The Seer and the Seen
Holy Madonna or provocative harlot – for a long time, these were the predominant images of femininity found in art. American artist Trulee Hall has also explored them in her video work “Two Tongues Duel the Corn Whores, An Opera,” which is part of this exhibition.
The opera, narrated by a beatboxer, tells the story of the tension-filled duel between the two intersecting images of femininity, the Madonna and the harlot. The battle unfolds in acts of masturbation, striptease, domestic martyrdom, and a ritual of immaculate conception. In the monologue-style narration of the storyteller, the phrase “The Seer and the Seen” is mentioned, which is the titular theme of the current exhibition.
Hall’s concerns go beyond the representation of gender and sexuality; she also delves into the relationship between subject and object, seer and seen. Who are the viewers, and who are the viewed? Is seeing an aesthetic or moral judgment, or even a voyeuristic act?
Hall works across various media, often staging her sculptures, paintings, and videos in settings reminiscent of theatrical sets. Her video works combine live recordings, computer animations, and stop-motion films created with clay figures, blurring the boundaries between the real and the fictitious.

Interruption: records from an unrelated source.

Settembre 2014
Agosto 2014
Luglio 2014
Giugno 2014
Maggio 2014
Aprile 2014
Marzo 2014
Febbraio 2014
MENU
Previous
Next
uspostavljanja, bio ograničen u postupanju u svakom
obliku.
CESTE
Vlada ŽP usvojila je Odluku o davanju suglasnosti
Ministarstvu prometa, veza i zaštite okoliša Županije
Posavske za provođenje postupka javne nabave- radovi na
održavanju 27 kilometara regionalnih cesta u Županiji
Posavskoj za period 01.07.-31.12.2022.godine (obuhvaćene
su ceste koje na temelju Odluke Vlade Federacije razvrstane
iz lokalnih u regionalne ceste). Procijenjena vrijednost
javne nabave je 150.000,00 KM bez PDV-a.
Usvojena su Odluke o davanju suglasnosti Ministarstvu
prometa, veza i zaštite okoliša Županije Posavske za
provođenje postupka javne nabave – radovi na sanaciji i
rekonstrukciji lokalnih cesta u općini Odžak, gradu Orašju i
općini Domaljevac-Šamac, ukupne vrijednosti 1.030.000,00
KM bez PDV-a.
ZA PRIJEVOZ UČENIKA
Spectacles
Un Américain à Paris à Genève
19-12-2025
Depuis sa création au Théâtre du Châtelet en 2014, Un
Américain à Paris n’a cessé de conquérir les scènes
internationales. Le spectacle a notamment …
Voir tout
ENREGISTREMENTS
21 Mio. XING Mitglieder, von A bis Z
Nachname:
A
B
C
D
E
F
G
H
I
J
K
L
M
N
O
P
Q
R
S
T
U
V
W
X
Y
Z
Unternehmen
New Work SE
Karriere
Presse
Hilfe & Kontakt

The 45-year-old artist’s works have already been exhibited at the FRIEZE art fair in Los Angeles. The Zabludowicz Collection in London dedicated a solo exhibition to her in 2020, during which they produced the opera together. Now, Villa Schöningen is presenting her works for the first time in Germany.
The figures in Hall’s works emancipate themselves from their role as objects that exist only to be seen. This becomes even clearer in the context of the old masters with whom Hall’s works are contrasted in the current exhibition. While in Albrecht Dürer’s “The Fall of Man,” the bite of the apple leads to damnation, Trulee Hall’s interpretation of Eve already holds out the second apple for enjoyable consumption.
Her figures rise above the societal gaze assigned to them, and her works offer new patterns of interpretation for what is seen and who is seen. In her visual worlds, the relationship between the seer and the seen is not a violent one but unfolds an emancipatory potential.